There are no convention cards, but the alerts, announcements and questions are the same as here.  Interestingly, they announce the minimum number of cards in an opening of one club or one diamond

Bidding systems were easy to agree upon with the exception of 2D.  Fortunately, big hands are rare, but they do make a distinction between 2C and 2D.  I don’t know that I understand the follow-up bids at all, but 2C is very similar to our strong 2C , except it is described as semi-forcing to game whereas 2D forces to game since you have game in your hand.  Otherwise, we played a card very similar to mine here.

Bidding boxes were (essentially) the same and they used a key pad for scoring (but different than ours). They do have a machine to deal the cards so the board and all the results appear in the report posted on the Internet.

For nearly all the games they have a “Joker,” essentially a stand-by player.
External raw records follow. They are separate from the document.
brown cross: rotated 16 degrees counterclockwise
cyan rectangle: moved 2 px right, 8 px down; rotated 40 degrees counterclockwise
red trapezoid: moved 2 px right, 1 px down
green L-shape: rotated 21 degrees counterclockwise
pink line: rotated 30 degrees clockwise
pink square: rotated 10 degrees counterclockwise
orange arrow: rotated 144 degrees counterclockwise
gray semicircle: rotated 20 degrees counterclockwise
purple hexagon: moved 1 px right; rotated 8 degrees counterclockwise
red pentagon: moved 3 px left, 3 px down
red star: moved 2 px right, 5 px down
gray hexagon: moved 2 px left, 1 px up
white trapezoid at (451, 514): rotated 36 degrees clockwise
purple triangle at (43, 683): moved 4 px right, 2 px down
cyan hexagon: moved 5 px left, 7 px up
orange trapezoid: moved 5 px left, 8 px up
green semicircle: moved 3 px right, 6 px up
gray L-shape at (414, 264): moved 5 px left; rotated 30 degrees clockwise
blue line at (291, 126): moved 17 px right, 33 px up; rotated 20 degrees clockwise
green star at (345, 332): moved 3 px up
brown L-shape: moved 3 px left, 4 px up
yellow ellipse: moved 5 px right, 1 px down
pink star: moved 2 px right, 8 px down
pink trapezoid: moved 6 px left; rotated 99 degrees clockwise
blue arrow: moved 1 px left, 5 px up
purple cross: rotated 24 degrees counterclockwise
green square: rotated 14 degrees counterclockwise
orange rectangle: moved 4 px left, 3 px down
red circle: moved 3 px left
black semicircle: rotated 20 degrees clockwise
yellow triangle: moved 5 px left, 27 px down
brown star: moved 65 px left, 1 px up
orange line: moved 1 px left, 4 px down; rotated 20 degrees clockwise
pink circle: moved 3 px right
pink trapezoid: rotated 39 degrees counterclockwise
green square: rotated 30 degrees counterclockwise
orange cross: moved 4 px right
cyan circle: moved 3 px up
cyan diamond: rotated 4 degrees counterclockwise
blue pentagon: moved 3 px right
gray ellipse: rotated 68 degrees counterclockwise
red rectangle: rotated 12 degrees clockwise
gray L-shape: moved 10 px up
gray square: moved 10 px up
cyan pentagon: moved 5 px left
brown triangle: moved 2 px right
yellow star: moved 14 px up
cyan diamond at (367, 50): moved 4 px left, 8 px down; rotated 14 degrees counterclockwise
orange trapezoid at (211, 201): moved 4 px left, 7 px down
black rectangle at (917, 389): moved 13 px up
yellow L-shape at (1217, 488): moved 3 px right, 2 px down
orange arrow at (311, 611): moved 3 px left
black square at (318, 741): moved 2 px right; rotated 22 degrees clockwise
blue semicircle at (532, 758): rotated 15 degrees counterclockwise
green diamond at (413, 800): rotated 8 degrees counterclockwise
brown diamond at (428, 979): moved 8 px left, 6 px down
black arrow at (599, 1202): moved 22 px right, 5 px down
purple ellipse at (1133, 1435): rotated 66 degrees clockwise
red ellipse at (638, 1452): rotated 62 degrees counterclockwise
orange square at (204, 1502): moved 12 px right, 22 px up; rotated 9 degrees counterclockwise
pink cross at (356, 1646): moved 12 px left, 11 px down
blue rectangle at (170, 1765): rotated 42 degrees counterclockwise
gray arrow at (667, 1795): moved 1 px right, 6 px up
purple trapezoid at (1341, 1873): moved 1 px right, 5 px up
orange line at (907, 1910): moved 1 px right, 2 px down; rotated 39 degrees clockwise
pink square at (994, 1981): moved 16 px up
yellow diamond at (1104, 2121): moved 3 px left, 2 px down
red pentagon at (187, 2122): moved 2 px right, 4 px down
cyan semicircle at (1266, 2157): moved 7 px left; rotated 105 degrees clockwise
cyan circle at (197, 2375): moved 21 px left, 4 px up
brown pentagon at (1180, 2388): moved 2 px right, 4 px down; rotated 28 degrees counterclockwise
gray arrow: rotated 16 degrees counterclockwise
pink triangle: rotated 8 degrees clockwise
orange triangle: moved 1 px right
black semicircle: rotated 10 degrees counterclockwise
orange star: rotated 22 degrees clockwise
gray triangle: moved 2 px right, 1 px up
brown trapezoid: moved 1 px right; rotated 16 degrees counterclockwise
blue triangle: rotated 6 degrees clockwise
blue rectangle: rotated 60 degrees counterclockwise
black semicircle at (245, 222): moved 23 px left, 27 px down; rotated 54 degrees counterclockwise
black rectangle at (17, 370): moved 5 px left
I believe for all my games, except one, they found me a partner outside that system.

The cost was 4 Euros if you were a member of the club and 5 Euros if you were not.  I didn’t ask what a membership cost.  Refreshments such as juice, wine, beer, water and coffee were available.  I didn’t partake, but was told everything was 1 Euro.  Tap water was free, which I was informed was not the case in Augsburg.

I played four times with four different partners and scratched all but once.  The games were between eight and fifteen tables.  I’m sure they all spoke excellent English so anyone would be able to play, but most of my conversations were in German.

The Germans are not like the French in terms of language priority ,and other than the names for the face cards, steal heavily from other languages in their bridge.  While some English has crept in, French terms are used for the suits and No Trump is Sans Atout so you will see SA in the bidding boxes instead of NT.

Jerry just returned from a trip to Bavaria and, with some encouragement from your website editor, provided a look at his bridge experiences while in Germany.  We didn’t ask how much beer he sampled outside the bridge table.

 

2 Comments
  1. victor arram permalink

    I consider that a weak 2 opening bid should be with points 5-9 in majors only…the club being 23 plus and the diamond call 20-21 points

    • Interesting. Just make sure your partner and your opponents know what your bids mean. Lots of different meanings for 2 diamonds.